Walt played a little fanfare on the piano while the newcomer, a blond man somewhere in his thirties, dropped a pair of valises and crossed the room to embrace Tom at the bar. “You,” he said, holding the older man at arm's length, “haven't changed a bit.”

“That ain't so.” Tom grinned. “Just, when you get to be my age, nobody can tell how old you are anyhow.”

“But it's been ages,” Ambrose protested, vague surprise in his voice. “Don't take this the wrong way, Tom, but I was shocked to find out you were still alive.”

Walt's fanfare transitioned smoothly into the song he'd been playing earlier. Sam saw the black man's eyes flick briefly toward the pianist. Then he grinned at Ambrose and shook his head. “After what we survived, you thought I'd give up the ghost that quick? Something wrong with you?” He turned to the barman. “Say there, how about a drink for my friend?”

“Same thing?” Matty inquired.

“Sure.”

Jasper Wills ambled to the bar, reached across without looking, and produced a dusty bottle and a glass for himself. “You in town for the bridge, like everybody else?”

“No, for a reunion.” Ambrose raised his glass to clink Tom's. “Veterans of Resaca, over at the Broken Land Hotel.”

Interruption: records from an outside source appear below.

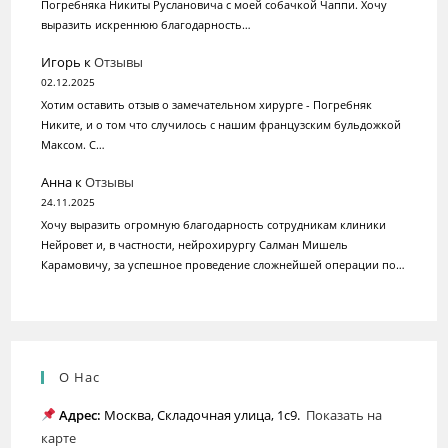
Погребняка Никиты Руслановича c моей собачкой Чаппи. Хочу
выразить искреннюю благодарность…
Игорь
к
Отзывы
02.12.2025
Хотим оставить отзыв о замечательном хирурге - Погребняк
Никите, и о том что случилось с нашим французским бульдожкой
Максом. С…
Анна
к
Отзывы
24.11.2025
Хочу выразить огромную благодарность сотрудникам клиники
Нейровет и, в частности, нейрохирургу Салман Мишель
Карамовичу, за успешное проведение сложнейшей операции по…
О Нас
Адрес:
Москва, Складочная улица, 1с9.
Показать на
карте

“No fooling. I would've pegged you for a newspaperman.”

Ambrose frowned into his glass, sighed, and drained it. “Well, you're not wrong about that,” he said bitterly. “What gave me away?”

“Are you kidding? I can smell a newspaperman a mile away,” Jasper said. “Used to be one. Then I got the idea that I'd like to run a saloon for my retiracy. You see where that got me.”